Presenter – Prof Stephen White DVM, Department of Medicine and Epidemiology at the University of California
I can sometimes be guilty of not considering, in enough depth, the underlying pathology behind some of the conditions I see on a day to day basis. I see clinical signs, I search for an underlying cause and I treat. This is certainly true with my patients who, in owner speak, have ‘a bit of dandruff’ or ‘a few scabs’.
I will of course work these cases up in a methodical way, but am I really thinking about the pathology in enough detail? Dr White’s interesting and informative webinar on scaling disorders helped to answer this question.
Prof White started his webinar by making a clear differentiation between scale and crusts. Scale is solely an excess of stratum corneum (in layman’s terms ‘dandruff’) whereas crusts are defined as scales with the addition of blood and /or serum, micros organisms, and inflammatory cells (in layman’s terms ‘scabs’).
Scaling and crusting disorders can then be placed into either primary or secondary categories with secondary being by far the most common encountered. Conditions include atopy where the ever present pruritus stimulates a more rapid turnover of the epidermis causing general scaling. Atopic animals also tend to suffer from secondary bacterial or yeast infections which again predispose an animal to scaling and crusting.
Primary conditions are seen less frequently, and although many were discussed, one particular disorder, Sebaceous Adenitis was highlighted. This is a disease of young to middle-aged dogs and is defined as an idiopathic granulomatous destruction of the sebaceous gland. Sebaceous Adenitis can cause quite marked scaling and alopecia, particularly in certain breeds such as the Viszla, Akita, Standard Poodle and Lhasa Apso, but interestingly, only a third of these cases will show a pruritic response.

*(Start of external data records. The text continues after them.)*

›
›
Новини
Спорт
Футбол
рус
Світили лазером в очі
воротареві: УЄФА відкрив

A clinical sign, however, which can aid us in the diagnosis of Sebaceous Adenitis is follicular casting. As hair pushes its way out of the skin surface, it becomes wrapped in scale and looks like a cast around an arm (hence the casting terminology). You can see follicular casting with many diseases but if it is extensive then Sebaceous Adenitis is by far the most likely diagnosis.

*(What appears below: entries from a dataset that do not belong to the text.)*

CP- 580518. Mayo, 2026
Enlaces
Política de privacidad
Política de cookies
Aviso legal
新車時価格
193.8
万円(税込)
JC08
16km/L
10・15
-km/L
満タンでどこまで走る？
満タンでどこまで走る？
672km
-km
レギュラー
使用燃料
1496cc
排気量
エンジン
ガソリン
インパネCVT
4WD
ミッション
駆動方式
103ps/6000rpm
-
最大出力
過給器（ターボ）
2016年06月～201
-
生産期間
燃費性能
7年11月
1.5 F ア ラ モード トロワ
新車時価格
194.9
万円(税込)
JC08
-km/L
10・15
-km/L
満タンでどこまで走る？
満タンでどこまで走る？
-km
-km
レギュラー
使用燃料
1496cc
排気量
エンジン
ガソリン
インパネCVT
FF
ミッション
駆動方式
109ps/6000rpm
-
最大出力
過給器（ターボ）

Prof White also showed us several interesting cases demonstrating a number of disorders. One case that stood out for me was a dog which had never suffered from any dermatological disorders throughout its youth or middle age. Upon reaching old age, this dog developed marked alopecia and scaling. Dr White’s advice for cases that present similarly is to never rule out cutaneous lymphoma, even if lymph nodes are not enlarged or a fine needle aspirate is not diagnostic. A skin biopsy should always be performed and, unfortunately for this particular dog, a diagnosis of cutaneous lymphoma was made.
After listening to Prof White’s webinar my depth of understanding behind scaling disorders has grown considerably, and by thinking just a little more about the underlying pathology, I have little doubt that the process of diagnosis and treatment will become significantly easier.